**The task:**
Copy, without a single change, each line from the one that holds "Are you transition ready?" to the bottom of the entries below, and drop any pictures.

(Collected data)
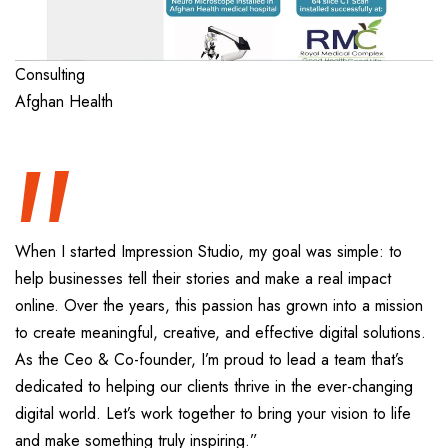
“
Consulting
Afghan Health
When I started Impression Studio, my goal was simple: to
help businesses tell their stories and make a real impact
online. Over the years, this passion has grown into a mission
to create meaningful, creative, and effective digital solutions.
As the Ceo & Co-founder, I’m proud to lead a team that’s
dedicated to helping our clients thrive in the ever-changing
digital world. Let’s work together to bring your vision to life
and make something truly inspiring.”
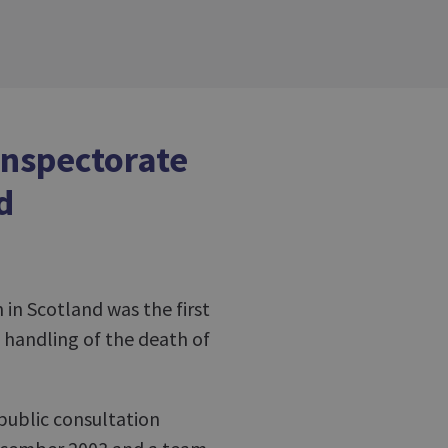
Inspectorate
d
 in Scotland was the first
handling of the death of
public consultation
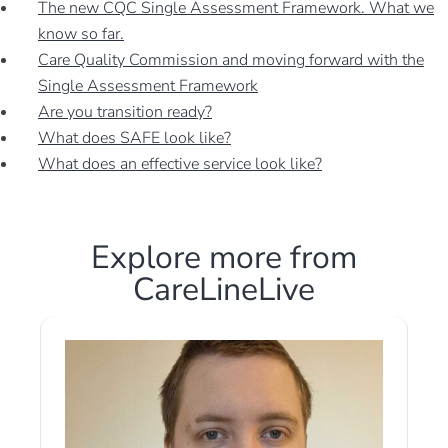
The new CQC Single Assessment Framework. What we
know so far.
Care Quality Commission and moving forward with the
Single Assessment Framework
Are you transition ready?
What does SAFE look like?
What does an effective service look like?
Explore more from
CareLineLive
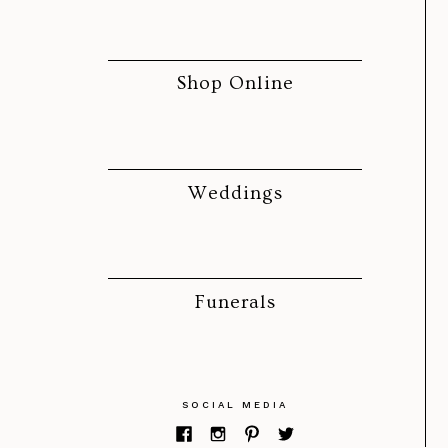
Shop Online
Weddings
Funerals
SOCIAL MEDIA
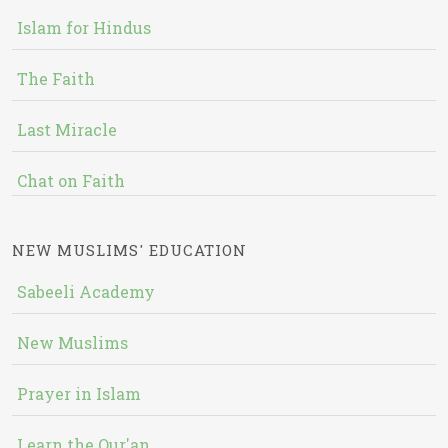
Islam for Hindus
The Faith
Last Miracle
Chat on Faith
NEW MUSLIMS' EDUCATION
Sabeeli Academy
New Muslims
Prayer in Islam
Learn the Qur'an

**Exercise output:**
Are you transition ready?
What does SAFE look like?
What does an effective service look like?
Explore more from
CareLineLive
Shop Online
Weddings
Funerals
SOCIAL MEDIA
Islam for Hindus
The Faith
Last Miracle
Chat on Faith
NEW MUSLIMS' EDUCATION
Sabeeli Academy
New Muslims
Prayer in Islam
Learn the Qur'an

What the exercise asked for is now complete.